Mainstream criticisms of Occupation movement are empty

ALBUQUERQUE, N.M.—There has been a lot of chatter in the mainstream news media that the Occupation movement that began Sept. 17 on Wall Street and has since spread to scores of other U.S. cities, including Albuquerque, lacks specific goals and objectives. What do NPR and Fox News expect, an electoral campaign platform that will be adopted and co-opted by the Democratic Party and then ignored?

What is unclear about the largely spontaneous explosion of demand for economic justice? What is confusing about what the signs and demonstrators say? The wealthiest 1% of Americans dictate the fortunes of the other 99%, or some variation of that sentiment. How many young people have explained to reporters that they have a mountain of school debt, no health insurance and no prospect for employment? How much unemployment, poverty and inaccessible healthcare does it take to be recognized as a national crisis? What is morally ambiguous about these inequalities existing alongside staggering increases in wealth, income and capital accumulation for the privileged few? How much more evidence does it take to show that the electoral process and conventional two-party politics are blatantly subservient to corporate and other elite interests? Didn’t the site of the mother action—Wall Street, the symbolic epicenter of global capitalism—provide a clue to what these demonstrations seek?

Feigning confusion about goals and objectives is a weak attempt to discredit the movement. It is also a stark admission about the shameful lack of insight exhibited by most mainstream news reporting and analysis. And the charge that these largely spontaneous demonstrations are not well organized and lack clear leadership (i.e., hierarchically organized) is groundless because it only acknowledges the self-evident.
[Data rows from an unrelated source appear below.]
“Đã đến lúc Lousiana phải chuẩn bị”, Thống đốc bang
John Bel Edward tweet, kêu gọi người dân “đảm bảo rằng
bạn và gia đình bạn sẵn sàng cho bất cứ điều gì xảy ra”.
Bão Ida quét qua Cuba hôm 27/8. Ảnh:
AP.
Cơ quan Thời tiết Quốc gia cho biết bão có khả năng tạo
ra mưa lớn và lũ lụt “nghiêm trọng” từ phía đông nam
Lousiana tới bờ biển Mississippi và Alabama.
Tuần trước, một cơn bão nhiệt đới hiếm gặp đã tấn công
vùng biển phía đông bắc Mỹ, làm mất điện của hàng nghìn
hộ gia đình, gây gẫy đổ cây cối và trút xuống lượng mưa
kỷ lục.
An emerging national movement unaffiliated with the powerbrokers of the status quo will soon face pressure from its critics to designate leaders in the name of clarity and efficiency—a temptation that should be vigorously resisted. Hierarchical decision structures can be more easily corrupted and decapitated than structures that are more horizontal and decentralized. Liberal political careerists can also be expected to try to steal the insurrectionary spirit of this movement and tame it into a program of modest and ultimately meaningless reforms. Also to be resisted at all costs. In fact, the loudest criticisms seem to me to be the greatest strengths of this groundswell of democratic desire.

Clarity of vision, what we want and defining what is better than what we have, strikes me as far more important at this stage of the process than any piece of legislation or any choice of spokesperson. So I cringed this afternoon when I listened to an interview with a student on NPR who said the movement should not been seen as a wholesale indictment of capitalism. Please, someone show his ass to the door. This inspiring effort will be on death’s door the minute it believes it can make peace with the same rapacious capitalism that is destroying our nation.